A multimodal search solution using NLP, BigQuery and embeddings
Layolin Jesudhass
Generative AI Solutions Architect, Google
Today's digital landscape offers a vast sea of information, encompassing not only text, but also images and videos. Traditional enterprise search engines were primarily designed for text-based queries, and often fall short when it comes to analyzing visual content. However, with a combination of natural language processing (NLP) and multimodal embeddings, a new era of search is emerging that lets your customers search for an image or video — or information within it — in the same way they would with text-based content.
In this blog, we showcase a demo for performing text search on images, videos, or both using a powerful multimodal embedding model that’s specifically designed for cross-modal semantic search scenarios such as searching images using text, or finding text in images based on a given query. Multimodal embedding is the key to accomplishing these tasks.
Our demo performs text to image search, text to video search, text to image and video combined search
Let's see how this works!
A solution for converged image, video, and text search
The architecture leverages Google Cloud Storage for storing media files, with BigQuery object tables referencing these files.

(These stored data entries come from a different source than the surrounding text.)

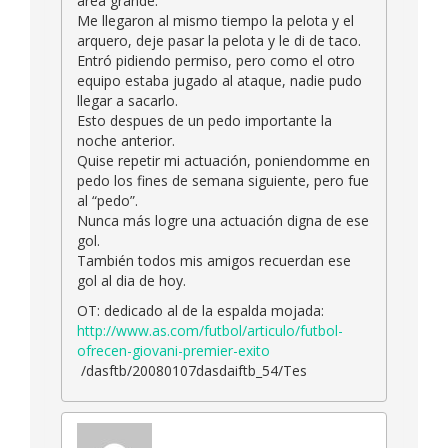
area grande.
Me llegaron al mismo tiempo la pelota y el
arquero, deje pasar la pelota y le di de taco.
Entró pidiendo permiso, pero como el otro
equipo estaba jugado al ataque, nadie pudo
llegar a sacarlo.
Esto despues de un pedo importante la
noche anterior.
Quise repetir mi actuación, poniendomme en
pedo los fines de semana siguiente, pero fue
al “pedo”.
Nunca más logre una actuación digna de ese
gol.
También todos mis amigos recuerdan ese
gol al dia de hoy.
OT: dedicado al de la espalda mojada:
http://www.as.com/futbol/articulo/futbol-
ofrecen-giovani-premier-exito
/dasftb/20080107dasdaiftb_54/Tes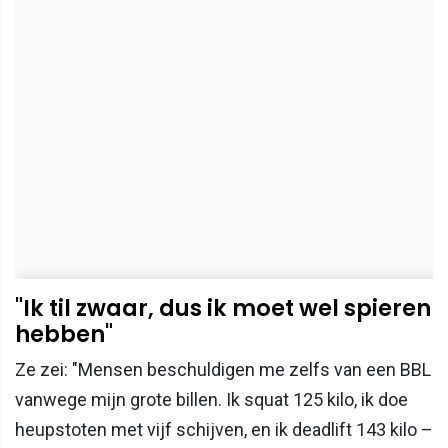
"Ik til zwaar, dus ik moet wel spieren
hebben"
Ze zei: "Mensen beschuldigen me zelfs van een BBL
vanwege mijn grote billen. Ik squat 125 kilo, ik doe
heupstoten met vijf schijven, en ik deadlift 143 kilo –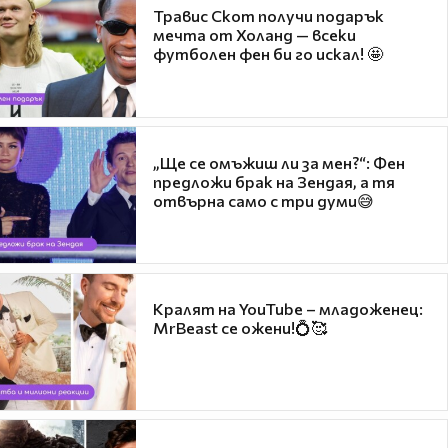
Травис Скот получи подарък
мечта от Холанд — всеки
футболен фен би го искал! 🤩
„Ще се омъжиш ли за мен?“: Фен
предложи брак на Зендая, а тя
отвърна само с три думи😅
Кралят на YouTube – младоженец:
MrBeast се ожени!💍🥰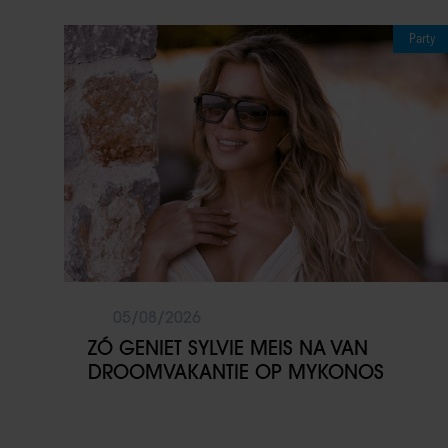
Party
05/08/2026
ZÓ GENIET SYLVIE MEIS NA VAN
DROOMVAKANTIE OP MYKONOS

A multimodal embedding model generates semantic embeddings for the images and videos, which are then indexed in BigQuery for efficient similarity search, enabling seamless cross-modal search experiences.
From text to visuals: Multimodal search for images and videos
To implement a similar solution, follow the steps below.
Steps 1 - 2: Upload image and video data to Cloud Storage
Upload all image and video files to a Cloud Storage bucket. For the demo, we’ve downloaded some images and videos from Google Search that are available on GitHub. Be sure to remove the README.md file before uploading them to your Cloud Storage bucket.
Prepare your media files:
-
Using your own data, collect all the images and video files you plan to work with.
-
Ensure the files are organized and named appropriately for easy management and access.
Upload data to Cloud Storage:
-
Create a Cloud Storage bucket, if you haven't already.
-
Upload your media files into the bucket. You can use the Google Cloud console, the
gsutil
command-line tool, or the Cloud Storage API. -
Verify that the files are uploaded correctly and note the bucket's name and path where the files are stored (e.g.,
gs://your-bucket-name/your-files
).
Step 3: Create an object table in BigQuery
Create an Object table in BigQuery to point to your source image and video files in the Cloud Storage bucket. Object tables are read-only tables over unstructured data objects that reside in Cloud Storage. You can learn about other use cases for BigQuery object tables here.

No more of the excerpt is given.